Last year Raidho’s chief designer, Michael Borresen presented in Munich the D-5, a $200.000+ speaker standing six feet tall and fledging a stack of diamond coated woofers and midrange drivers with a ribbon tweeter disposed in D’Appolito configuration with the only problem being the price. This year they repeated the trick with the sole difference being the in-house produced amplifier, the Aavik U-300 instead of Constellation’s electronics with the NAGRA DAC and Ansuz cables being the same. Not much new here you might think.
Tony, one of our readers commented last year “I never met a Raidho speaker that I did not like. I never met a Raidho speaker that I could afford. There’s the dissonance.” And this has been my point exactly. Raidho is taking care of us Tony! Michael Borresen designed a new line of affordable speakers under the brand Scansonic.
There are currently 3 models, a small bookshelf and two floorstanders under this brand name, and I finally managed to listen to the smaller of the two, the MB2.5 priced at a very reasonable 2.900 euros. These are good speakers, made in Denmark (and not somewhere in the Far East), carry a similar sealed ribbon tweeter with carbon cone woofers and physically resemble the mighty Raidhos.

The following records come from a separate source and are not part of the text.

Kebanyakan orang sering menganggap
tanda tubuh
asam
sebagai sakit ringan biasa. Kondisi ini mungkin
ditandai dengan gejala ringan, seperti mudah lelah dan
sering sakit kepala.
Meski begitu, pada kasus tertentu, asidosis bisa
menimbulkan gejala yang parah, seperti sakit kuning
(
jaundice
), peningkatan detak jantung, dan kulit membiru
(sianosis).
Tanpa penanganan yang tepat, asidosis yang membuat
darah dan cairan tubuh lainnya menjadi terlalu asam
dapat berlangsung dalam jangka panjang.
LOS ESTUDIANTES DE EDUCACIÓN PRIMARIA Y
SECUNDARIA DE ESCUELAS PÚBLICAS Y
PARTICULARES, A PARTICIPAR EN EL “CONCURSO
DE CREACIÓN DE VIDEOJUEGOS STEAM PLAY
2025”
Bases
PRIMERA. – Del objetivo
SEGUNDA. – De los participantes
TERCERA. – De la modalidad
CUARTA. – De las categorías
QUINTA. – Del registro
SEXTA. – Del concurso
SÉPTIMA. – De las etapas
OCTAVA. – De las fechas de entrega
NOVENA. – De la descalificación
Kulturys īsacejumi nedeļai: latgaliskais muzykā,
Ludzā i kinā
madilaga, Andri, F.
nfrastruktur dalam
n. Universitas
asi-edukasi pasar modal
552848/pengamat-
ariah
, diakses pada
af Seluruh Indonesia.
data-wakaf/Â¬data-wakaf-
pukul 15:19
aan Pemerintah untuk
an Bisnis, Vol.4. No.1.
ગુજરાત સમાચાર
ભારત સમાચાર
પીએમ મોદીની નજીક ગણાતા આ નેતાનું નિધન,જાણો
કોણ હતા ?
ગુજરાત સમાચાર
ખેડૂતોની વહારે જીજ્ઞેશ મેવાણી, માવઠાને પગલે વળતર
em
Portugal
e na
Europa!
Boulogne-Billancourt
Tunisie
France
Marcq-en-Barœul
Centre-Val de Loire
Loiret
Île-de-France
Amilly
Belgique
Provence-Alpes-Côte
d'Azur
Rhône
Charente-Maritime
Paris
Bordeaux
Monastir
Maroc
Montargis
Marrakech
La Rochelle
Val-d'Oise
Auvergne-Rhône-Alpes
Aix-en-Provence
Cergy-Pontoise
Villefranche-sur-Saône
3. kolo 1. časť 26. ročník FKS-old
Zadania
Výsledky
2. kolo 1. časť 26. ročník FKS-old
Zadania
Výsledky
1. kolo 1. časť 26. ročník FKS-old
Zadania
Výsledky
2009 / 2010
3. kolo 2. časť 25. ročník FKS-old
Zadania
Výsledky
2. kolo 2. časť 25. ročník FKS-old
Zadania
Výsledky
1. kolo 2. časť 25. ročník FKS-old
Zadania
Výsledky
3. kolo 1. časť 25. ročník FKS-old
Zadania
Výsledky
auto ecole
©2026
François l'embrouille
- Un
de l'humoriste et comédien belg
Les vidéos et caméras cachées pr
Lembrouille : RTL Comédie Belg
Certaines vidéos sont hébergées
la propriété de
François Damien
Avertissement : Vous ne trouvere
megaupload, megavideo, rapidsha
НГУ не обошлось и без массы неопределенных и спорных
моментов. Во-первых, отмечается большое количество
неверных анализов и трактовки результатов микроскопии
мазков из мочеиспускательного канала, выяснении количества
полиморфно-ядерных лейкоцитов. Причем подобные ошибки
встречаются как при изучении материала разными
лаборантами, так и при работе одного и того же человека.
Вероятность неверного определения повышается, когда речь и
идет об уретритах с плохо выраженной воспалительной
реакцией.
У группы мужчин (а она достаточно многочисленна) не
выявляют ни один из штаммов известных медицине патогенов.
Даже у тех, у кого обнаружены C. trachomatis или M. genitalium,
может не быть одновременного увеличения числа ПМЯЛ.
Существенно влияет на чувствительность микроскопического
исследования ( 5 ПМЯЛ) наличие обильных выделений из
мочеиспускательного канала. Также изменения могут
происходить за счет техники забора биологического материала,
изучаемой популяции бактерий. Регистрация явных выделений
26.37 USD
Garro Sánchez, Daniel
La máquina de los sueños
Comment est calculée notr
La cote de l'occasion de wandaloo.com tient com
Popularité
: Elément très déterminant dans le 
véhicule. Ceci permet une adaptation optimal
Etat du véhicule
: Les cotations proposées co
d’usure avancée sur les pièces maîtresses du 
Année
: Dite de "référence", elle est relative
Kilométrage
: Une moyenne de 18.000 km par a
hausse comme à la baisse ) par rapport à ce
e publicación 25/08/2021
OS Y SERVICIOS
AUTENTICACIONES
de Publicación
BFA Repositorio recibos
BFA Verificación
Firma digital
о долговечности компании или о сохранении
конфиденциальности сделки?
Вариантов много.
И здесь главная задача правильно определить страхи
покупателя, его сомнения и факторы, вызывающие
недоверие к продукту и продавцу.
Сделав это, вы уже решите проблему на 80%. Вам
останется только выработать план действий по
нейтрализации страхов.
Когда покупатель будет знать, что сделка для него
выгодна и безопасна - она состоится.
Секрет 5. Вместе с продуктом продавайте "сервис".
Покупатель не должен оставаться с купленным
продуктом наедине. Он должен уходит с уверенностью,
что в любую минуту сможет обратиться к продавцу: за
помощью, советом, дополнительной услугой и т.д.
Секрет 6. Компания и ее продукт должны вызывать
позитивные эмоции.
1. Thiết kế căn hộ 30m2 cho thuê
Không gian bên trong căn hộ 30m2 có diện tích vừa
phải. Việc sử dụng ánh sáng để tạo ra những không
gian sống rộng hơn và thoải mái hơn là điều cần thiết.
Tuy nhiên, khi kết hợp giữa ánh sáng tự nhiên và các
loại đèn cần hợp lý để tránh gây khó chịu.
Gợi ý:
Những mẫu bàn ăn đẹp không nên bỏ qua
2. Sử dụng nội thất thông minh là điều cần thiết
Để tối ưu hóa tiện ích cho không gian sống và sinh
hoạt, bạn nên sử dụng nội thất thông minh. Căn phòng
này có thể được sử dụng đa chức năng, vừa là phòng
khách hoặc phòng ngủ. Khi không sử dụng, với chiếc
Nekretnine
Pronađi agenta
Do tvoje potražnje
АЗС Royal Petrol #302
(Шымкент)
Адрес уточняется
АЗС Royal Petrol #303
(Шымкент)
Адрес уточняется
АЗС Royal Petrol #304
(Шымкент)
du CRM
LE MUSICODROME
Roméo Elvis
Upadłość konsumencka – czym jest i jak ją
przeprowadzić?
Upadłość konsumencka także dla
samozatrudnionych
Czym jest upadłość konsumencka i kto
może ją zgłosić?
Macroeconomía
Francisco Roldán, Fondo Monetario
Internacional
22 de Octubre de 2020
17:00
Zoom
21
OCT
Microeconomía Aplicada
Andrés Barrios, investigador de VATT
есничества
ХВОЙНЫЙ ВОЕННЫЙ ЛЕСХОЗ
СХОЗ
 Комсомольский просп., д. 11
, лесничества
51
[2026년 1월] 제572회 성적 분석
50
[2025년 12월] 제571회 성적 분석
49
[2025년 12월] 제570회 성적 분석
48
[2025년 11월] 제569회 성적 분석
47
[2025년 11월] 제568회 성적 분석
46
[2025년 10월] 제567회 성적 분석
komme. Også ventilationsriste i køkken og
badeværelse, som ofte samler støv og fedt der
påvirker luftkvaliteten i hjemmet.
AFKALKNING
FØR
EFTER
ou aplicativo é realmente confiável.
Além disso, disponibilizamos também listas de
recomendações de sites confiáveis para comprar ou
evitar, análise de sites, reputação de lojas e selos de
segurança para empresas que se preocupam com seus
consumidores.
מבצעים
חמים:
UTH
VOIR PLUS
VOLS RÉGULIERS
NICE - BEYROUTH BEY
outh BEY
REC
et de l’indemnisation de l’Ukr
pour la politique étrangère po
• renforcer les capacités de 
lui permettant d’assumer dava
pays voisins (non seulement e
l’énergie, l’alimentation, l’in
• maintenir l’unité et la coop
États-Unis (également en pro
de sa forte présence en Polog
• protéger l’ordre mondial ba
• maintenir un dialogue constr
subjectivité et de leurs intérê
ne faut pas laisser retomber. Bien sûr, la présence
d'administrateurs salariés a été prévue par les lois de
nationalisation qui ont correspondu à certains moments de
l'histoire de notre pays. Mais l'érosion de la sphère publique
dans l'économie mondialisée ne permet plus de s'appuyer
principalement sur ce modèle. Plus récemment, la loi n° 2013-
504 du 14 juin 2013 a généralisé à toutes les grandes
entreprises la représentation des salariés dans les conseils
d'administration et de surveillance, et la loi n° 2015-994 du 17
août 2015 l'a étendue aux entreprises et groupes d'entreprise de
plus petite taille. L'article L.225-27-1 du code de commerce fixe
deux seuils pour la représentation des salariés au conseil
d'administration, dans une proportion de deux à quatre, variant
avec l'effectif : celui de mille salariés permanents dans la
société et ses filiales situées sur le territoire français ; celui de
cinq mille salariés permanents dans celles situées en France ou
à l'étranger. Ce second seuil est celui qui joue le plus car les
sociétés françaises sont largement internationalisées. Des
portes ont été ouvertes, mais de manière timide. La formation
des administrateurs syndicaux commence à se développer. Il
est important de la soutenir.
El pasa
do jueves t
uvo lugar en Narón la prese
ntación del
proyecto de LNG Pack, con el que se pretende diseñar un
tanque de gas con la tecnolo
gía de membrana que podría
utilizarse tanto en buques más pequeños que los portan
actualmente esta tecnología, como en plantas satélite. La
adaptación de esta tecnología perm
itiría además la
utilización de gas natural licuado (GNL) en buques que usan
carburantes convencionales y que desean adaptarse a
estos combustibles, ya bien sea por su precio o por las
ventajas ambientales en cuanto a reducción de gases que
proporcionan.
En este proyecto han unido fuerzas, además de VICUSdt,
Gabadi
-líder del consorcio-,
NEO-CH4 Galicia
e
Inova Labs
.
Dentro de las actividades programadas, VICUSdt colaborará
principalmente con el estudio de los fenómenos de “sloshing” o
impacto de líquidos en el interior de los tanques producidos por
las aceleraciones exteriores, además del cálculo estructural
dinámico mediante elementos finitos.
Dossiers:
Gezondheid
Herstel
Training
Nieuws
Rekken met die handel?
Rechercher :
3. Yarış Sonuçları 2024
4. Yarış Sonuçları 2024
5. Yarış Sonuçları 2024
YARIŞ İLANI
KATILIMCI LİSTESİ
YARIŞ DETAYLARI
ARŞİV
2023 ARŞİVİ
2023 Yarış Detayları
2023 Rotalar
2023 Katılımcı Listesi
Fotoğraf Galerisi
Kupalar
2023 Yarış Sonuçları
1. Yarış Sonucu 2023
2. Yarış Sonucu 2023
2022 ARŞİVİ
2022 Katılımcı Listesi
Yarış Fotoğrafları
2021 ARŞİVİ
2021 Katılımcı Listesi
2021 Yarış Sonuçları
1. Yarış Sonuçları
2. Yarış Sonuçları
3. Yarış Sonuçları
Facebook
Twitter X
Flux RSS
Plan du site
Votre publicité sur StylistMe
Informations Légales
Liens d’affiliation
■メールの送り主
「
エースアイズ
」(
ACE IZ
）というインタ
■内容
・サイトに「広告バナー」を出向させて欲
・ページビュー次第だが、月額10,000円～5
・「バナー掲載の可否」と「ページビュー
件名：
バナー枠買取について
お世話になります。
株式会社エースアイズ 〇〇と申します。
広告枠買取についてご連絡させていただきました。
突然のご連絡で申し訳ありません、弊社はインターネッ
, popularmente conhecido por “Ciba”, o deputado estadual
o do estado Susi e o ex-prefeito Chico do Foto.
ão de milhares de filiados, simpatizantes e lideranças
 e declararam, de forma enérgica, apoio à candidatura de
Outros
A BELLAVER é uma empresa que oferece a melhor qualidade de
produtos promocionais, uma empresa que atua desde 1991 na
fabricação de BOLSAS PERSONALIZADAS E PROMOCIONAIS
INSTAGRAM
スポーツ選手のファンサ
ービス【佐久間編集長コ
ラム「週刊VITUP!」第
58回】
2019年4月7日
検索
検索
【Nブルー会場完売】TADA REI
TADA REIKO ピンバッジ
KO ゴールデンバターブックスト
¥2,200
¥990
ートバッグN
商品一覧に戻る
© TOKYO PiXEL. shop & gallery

You probably think I am going to wax poetic here, but this is how it went. During the show, the staff tried to pump them far beyond their capabilities in terms of power handling, and the Class D Aavik pushed them hard — the result being an audible distortion in Led Zeppelin’s classic “Whole Lotta Love”. Still, the little white and carbon fiber mini-Raidho showed some cojones and made it through without breaking (not so many companies risk playing that loud during shows, breaking a speaker in front of Munich’s crowd and the press is as bad as publicity can be). At normal volumes, they showed common traits with the D-5s standing right next to them; the sound was fast, detailed and airy. A very interesting proposition for more down-to-earth people.